Mao Tsé Toung : «Aucun rapport de forces n’est immuable»
D’abord le moment. Israël agresse Ghaza à la veille des élections palestiniennes, à la veille des élections israéliennes et à la veille de la prise de fonction par Barack Obama.
Les données géostratégiques ensuite. Depuis la guerre du Liban, nous savons que, pour l’Egypte et l’Arabie saoudite, l’Iran est devenu l’ennemi principal. Pour cette raison, les régimes de ces deux pays ont souscrit et couvert l’agression.
Il s’agissait de frapper un allié de l’Iran et non un mouvement de libération arabe. Ils ont immédiatement accusé le Hezbollah d’aventurisme et d’irresponsabilité. Depuis, les responsables saoudiens rencontrent ouvertement les responsables israéliens avec des poignées de main chaleureuses à l’appui. Dernier spectacle de la série, la rencontre sur le dialogue des religions à Madrid, financé par l’Arabie saoudite.
Depuis la guerre contre le Liban, les trois pays appartiennent à un même axe stratégique déclaré anti-iranien. La donne stratégique au Moyen-Orient a radicalement changé et Israël ne se prive plus de se présenter comme le défenseur des régimes arabes modérés contre l’Iran. Qui ne comprend pas qu’il s’agit d’une alliance stratégique, d’une amitié politique fondée sur des intérêts communs stratégiques ne peut rien comprendre aux attitudes saoudienne et égyptienne ultérieures. L’exigence de la présence de l’Autorité de Mahmoud Abbas pour ouvrir le passage de Rafah.
Retenez bien cette exigence : la présence de la police de M. Abbas. Pour ceux qui ont oublié ou n’étaient pas au courant, rappelons que cette police a été «nettoyée» de tous les éléments –officiers, sous-officiers et fonctionnaires de base- qui y ont travaillé sous Arafat contre des indemnités princières pour des Palestiniens. Les Etats-Unis ont supervisé et les moukhabarates égyptiens mené la gestion administrative.
Comme dans le scénario libanais, ces deux régimes s’empressent de condamner Hamas pour son refus de respecter la trêve. Les termes de la trêve indiquaient l’ouverture des points de passage et l’arrêt des attentats cibles.

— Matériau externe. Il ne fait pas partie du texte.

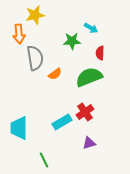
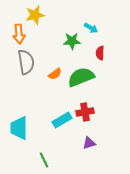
gray semicircle: moved 9 px left, 4 px down
green semicircle: moved 8 px left
red cross: rotated 24 degrees clockwise
cyan rectangle: moved 2 px up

Israël n’a respecté ni l’un ni l’autre des ces deux points.
Livni annonce deux jours avant l’agression qu’Israël va mener une guerre contre le Hamas. Elle insiste. Contre Hamas. Livni et Israël n’ont rien contre l’islam ou contre les Palestiniens. Livni entend combattre des «terroristes» alliés de l’Iran. Les photos montrent Abou El Gheït et Livni radieux se serrant les mains de différentes façons. La photo de deux vrais compères heureux de leurs discussions et de leurs projets. Trois jours avant l’agression, Peres rassure les Saoudiens qu’Israël n’envahira pas Ghaza. «Israël a d’autres moyens.» La promesse d’une guerre propre, donc rapide. Israël avait promis la même «efficacité» au Liban.
L’attitude de ces deux pays, les réactions européennes de soutien à Israël en droit de se défendre, l’avalanche médiatique et politique sur les responsabilités du Hamas en toute mauvaise foi montrent qu’Israël avait informé les principales puissances politiques mondiales ou régionales du «travail» de nettoyage et de sa rapidité. El Qods, paraissant à Londres, ajoute même que l’Egypte a désinformé le Hamas en lui faisant croire à une trêve informelle de deux jours en attendant des négociations formelles.
Quelques jours plus tard et au premier infléchissement de l’Egypte demandant la protection des civils, le journal Haaretz révèle que l’Egypte avait soutenu «les opérations israéliennes» et contribué à «endormir» Hamas. Livni multiplie les déclarations et insiste sur l’objectif : Hamas. L’Egypte tape sur Hamas. Le ministre des Affaires étrangères saoudien, déclarant que rien ne peut être fait sans le retour à l’unité palestinienne –entendez le retour de Ghaza sous l’autorité de Abbas– tape sur Hamas.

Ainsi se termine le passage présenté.